Napoli, prova da Champions: battuto il Barcellona per 1-0

La carica d’autostima che non t’aspetti è in una notte amichevole e però autentica di un’estate ancora tutta da attraversare seriamente: ma ciò che resta d’una vittoria effimera ma tonificante è la consapevolezza d’aver la testa pronta per la Champions: Barcellona 0, Napoli 1 e guai a lasciarsi andare in un trionfalismo fuori luogo e pure fuori stagione, però la prova provata d’una maturità (collettiva) è nell’impatto mai superficiale con un match che infonde non soltanto allegria ma pure certezze psicologiche. Il calcio di (questo) agosto conta sino ad un certo punto, però quello sempre il Barça era: senza Messi e Mascherano, senza Suarez e Neymar, ma con il carico di storia che si porta appresso, la statura e l’autorevolezza che costituiscono la spinda rosale di chiunque – pure di chi emerge dalla cantera. L’1-0 che sparge sanissima reputazione sull’idea è uno scarabocchio di Bravo (35’ st) sulla fiduciosa randellata di Dzemaili: ma prima, e pure dopo, il match è un braccio di ferro del Napoli (senza Higuain, Ghoulam e Inler) che produce una lettura disinvolta della nottata, mai subita e sempre affrontata con il piglio da scugnizzi.

CHE VOGLIA. Che hanno il Barça e il Napoli, rispettosi di chi s’è spinto sino a Ginevra e soprattutto dei propri allenatori, che vogliono capire. E che folate, per difendersi dal caldo-umido. La partenza è fulminante, va al di là dell’etichetta (amichevole) della partita, crea opportunità per il divertimento allo stato puro e al quindicesimo c’è già stata una sequenza d’episodi d’assoluto godimento. E’ calcio verticale, privo di maschere, la legittima manifestazione della propria personalità: il Barça ha lasciato la gioielleria di famiglia (Messi, Suarez, Neymar, Mascherano per cominciare) tra casa e infermeria e Benitez esibisce il laboratorio (con Higuain in panchina).

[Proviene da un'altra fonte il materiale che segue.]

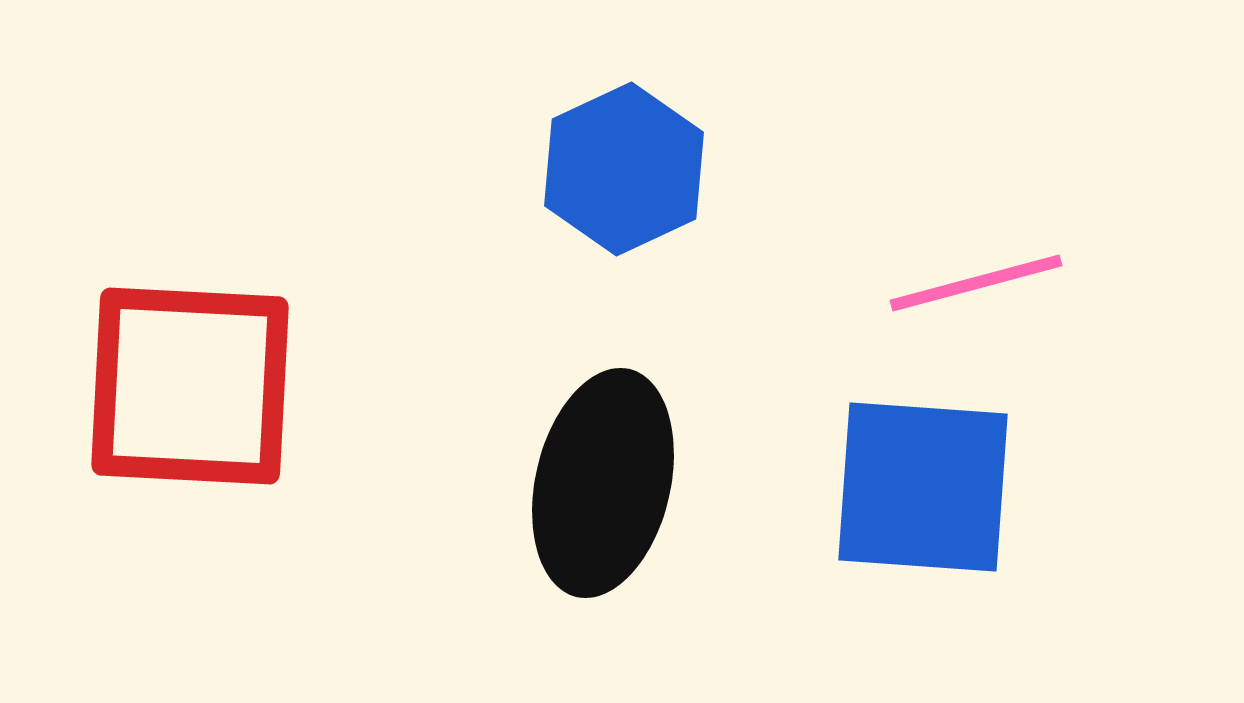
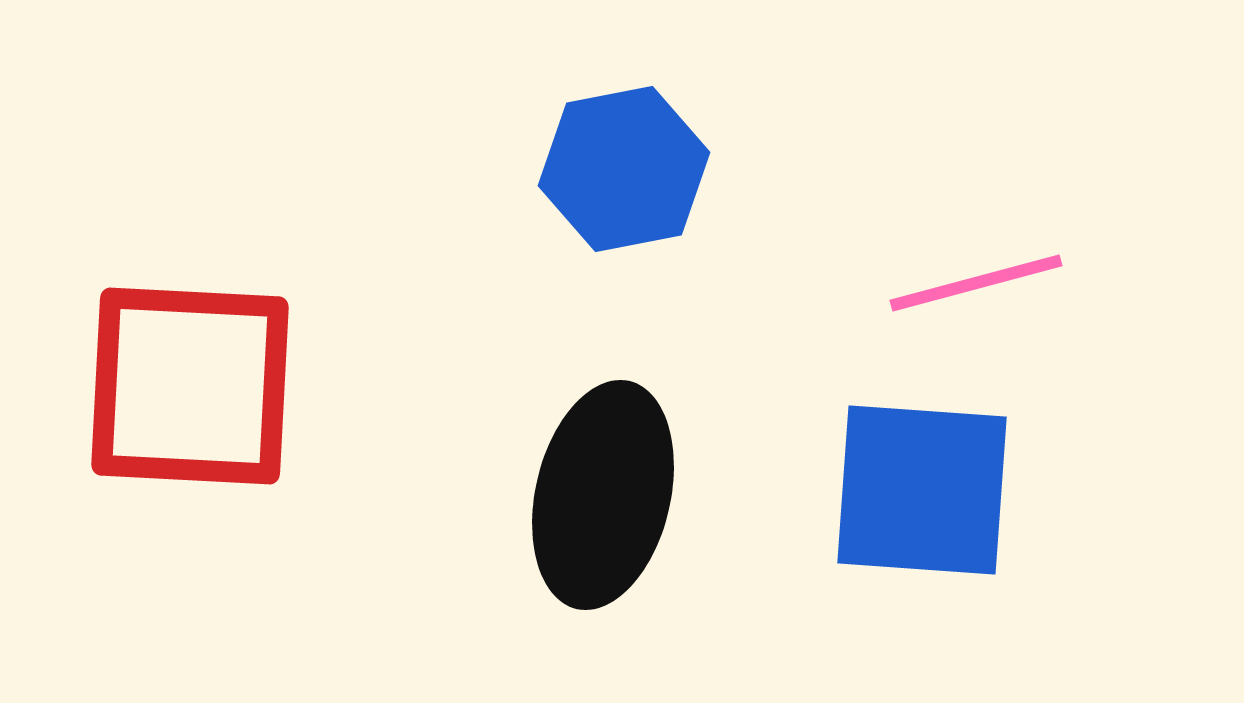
blue hexagon: rotated 14 degrees clockwise
black ellipse: moved 12 px down
blue square: moved 1 px left, 3 px down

Gli amanti dell’estetica hanno d’argomentare, si beano della percussione di Pedro (8’) murata da Albiol (pure con la manina); si stupiscono per il «liscio» di Piqué che disorienta pure Insigne (10’) a un niente dal gol; si entusiasmano per lo scatto secco (12’) di Montoya, stoppato in elevazione da Albiol e poi s’esaltano (13’) sul colpo di reni da copertina del manuale per perfetto portiere con cui Bravo va a scacciare dall’incrocio la capocciata di Hamsik, rimasto pietrificato e con la cresta tra le mani.

RITMI. Medio, alti e pure bassi, perché Barça e Napoli procedono a singhiozzi, accelerano e poi staccano, ripartono e rifiatano, in una giostra racchiusa in trenta metri che ribadiscono l’importanza del lavoro. L’esibizione (talvolta) accademica non scade mai nel banale, resta su livelli rimarchevoli e mostra la compiaciuta capacità di palleggiare degli uni e degli altri, la naturalezza con cui Pedro e Munir vanno dentro (al 32’ e poi al 39’) fino a franare su un Rafael sciccoso perché reattivo nell’uscita.

DI CORSA. Ci va il Napoli, che ha fretta: tra dodici (o tredici) giorni c’è in palio (praticamente) una stagione e i cambi a Benitez servono per far luce nel suo Napoli: dentro Ghoulam, Mesto e Michu subito, mentre il ribaltone Barça (dentro mezza squadra B) avviene all’ora esatta di gioco, quando ormai Pedro ha già sciupato (5’ e 7’) due occasioni nate sul centro-destra e sul centro-sinistra. il festival dei cambi altera i contenuti, ma lascia che la partita esista sempre, soprattutto tatticamente: il Napoli sceglie di non indietreggiare, mai, e quando Dzemaili carica il destro, c’è una doccia d’energia fresca che varrà per il futuro. E’ 1-0 sul Barcellona, al resto pensa Rafael a demoralizzare Deulofeu: in Barça si sta da piccoli principi.